Ministerial department of the UK Government

The Department for Science, Innovation and Technology (DSIT) was a ministerial department of the government of the United Kingdom. It was established on 7 February 2023 by a cabinet reshuffle under the Rishi Sunak premiership.

The department took on policy responsibilities from the former Department for Business, Energy and Industrial Strategy (BEIS) and the Department for Digital, Culture, Media and Sport (DCMS). The new department was responsible for helping to encourage, develop and manage the UK's scientific, research, and technological outputs. DSIT was also responsible for managing the necessary physical and digital infrastructure and regulation to support the British economy, UK public services, national security, and wider UK Government priorities.

The department was led by the Secretary of State for Science, Innovation and Technology, supported by a number of junior ministers, and senior civil servants. The final secretary of state was Liz Kendall.

The department was disbanded at the start of the Burnham ministry on 20 July 2026, with the majority of responsibilities reverting to the Department for Business and Trade and the Department for Culture, Media and Sport. The Government Digital Service, which had previously been part of the Cabinet Office, was moved to DCMS, with some responsibilities relating to artificial intelligence being moved to the Cabinet Office.

==History==
The department was established on 7 February 2023 after a cabinet reshuffle by Prime Minister Rishi Sunak. It absorbed some of the functions and responsibilities of the former Department for Business, Energy and Industrial Strategy (BEIS) and the 'Digital' portfolio from the former Department for Digital, Culture, Media and Sport (DCMS).

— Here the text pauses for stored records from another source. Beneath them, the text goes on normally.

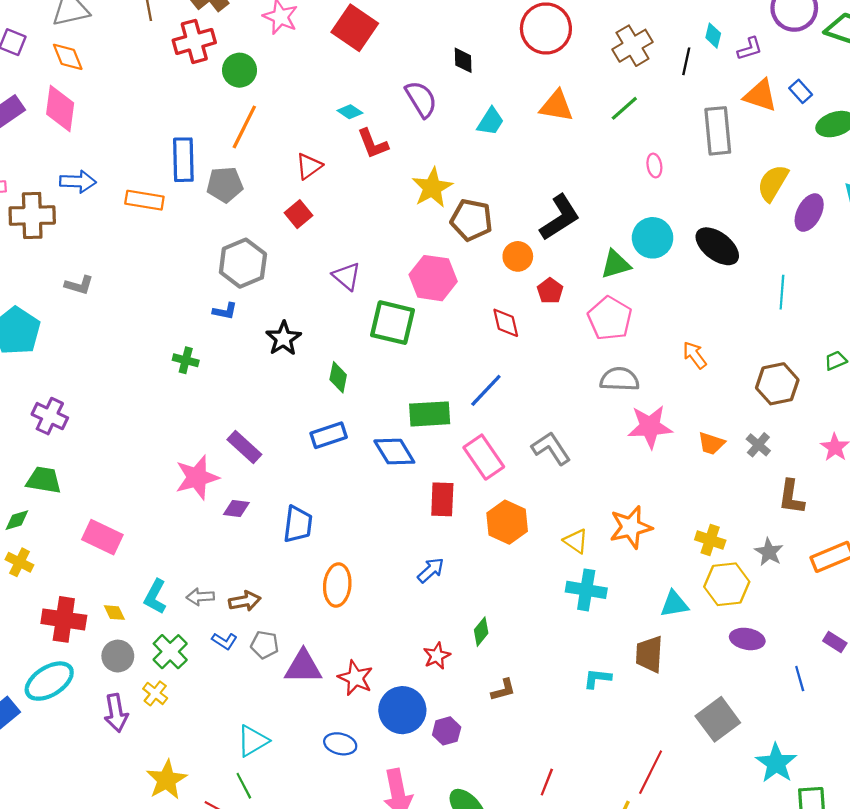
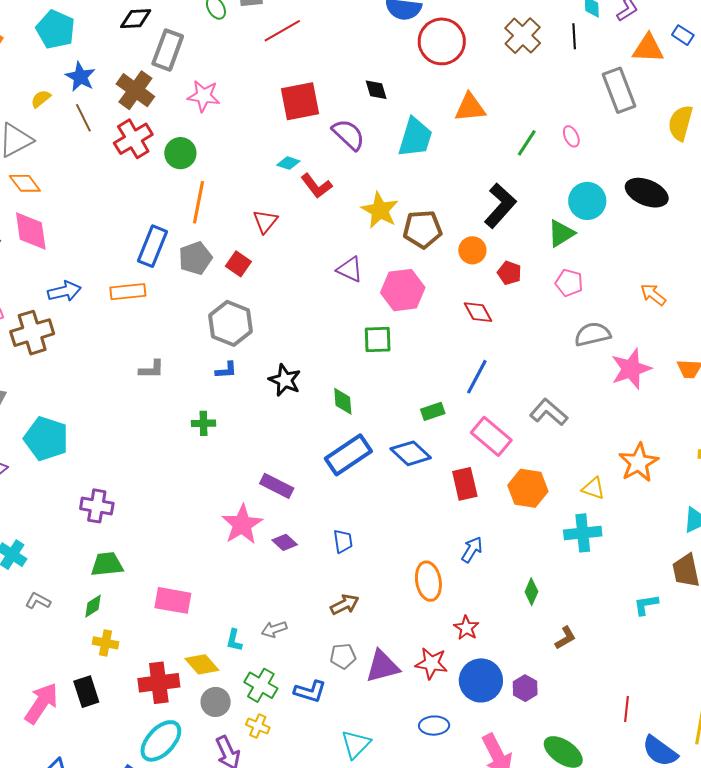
red square: (355, 28) -> (300, 101), moved, turned -30
green line: (624, 108) -> (527, 143), moved
cyan trapezoid: (490, 121) -> (415, 137), size x1.5
blue rectangle: (183, 160) -> (153, 246), turned 39
red square: (299, 214) -> (238, 264), moved
purple triangle: (347, 276) -> (350, 269), moved
gray L-shape: (79, 285) -> (152, 369), moved
pink pentagon: (610, 318) -> (569, 283), size x0.7
green square: (393, 323) -> (378, 340), size x0.7
green rectangle: (430, 414) -> (433, 411), size x0.6
blue rectangle: (329, 435) -> (348, 455), size x1.4
purple diamond: (236, 509) -> (285, 542), turned 50
blue trapezoid: (298, 524) -> (343, 541), size x0.7
orange ellipse: (337, 585) -> (428, 581), moved
cyan cross: (586, 590) -> (583, 533), moved
cyan L-shape: (155, 597) -> (234, 640), size x0.7
brown arrow: (245, 601) -> (345, 605), moved
yellow diamond: (114, 613) -> (202, 664), size x1.6
blue L-shape: (225, 641) -> (310, 691), moved, size x1.4
red star: (437, 656) -> (466, 628), moved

The new department's first Secretary of State, Michelle Donelan, was the final Secretary of State for Digital, Culture, Media and Sport. Additionally, the new department became responsible for a number of agencies and offices drawn from across the rest of the UK Government. These included the Government Office for Science (formerly under BEIS), the Office for Science and Technology Strategy (formerly of the Cabinet Office), the Office for Life Sciences (jointly with the Department of Health and Social Care (DHSC), formerly a BEIS-DHSC joint unit) and the Office for Artificial Intelligence (formerly of the Department for Digital, Culture, Media and Sport).

==Responsibilities==
The following responsibilities of DSIT were outlined by Rishi Sunak upon the department's establishment in 2023.

===Research and innovation===
DSIT was responsible for positioning the UK at the forefront of global scientific and technological advancement. It was intended for the department to drive innovation that changes lives and sustains economic growth. It was intended to do this by maintaining and developing the physical and digital infrastructure and regulation necessary to support the UK economy and public services, and UK national security.

Another stated responsibility of the department was to put British public services, including the NHS and schools at the forefront of innovation, championing new ways of working (with an express focus on STEM subjects to improve outcomes for people.

DSIT was further responsible for managing the UK Government's Research and Development schemes, aiming to optimise public investment to support areas of relative UK strength and increase the level of private investment in an effort to make the UK economy the "most innovative" in the world. Moreover, DSIT was charged with promoting a diverse research and innovation system that connected discovery to new companies, growth and jobs – including by delivering world-class physical and digital infrastructure. This was with the professed intention of making the UK the "best place" to start and grow a technology business or to develop and attract "top talent". DSIT also functioned as a means of strengthening international collaboration on science and technology in line with the findings of the 2021 Integrated Review, and to ensure that British researchers were able to continue to work with leading scientists in Europe and around the world.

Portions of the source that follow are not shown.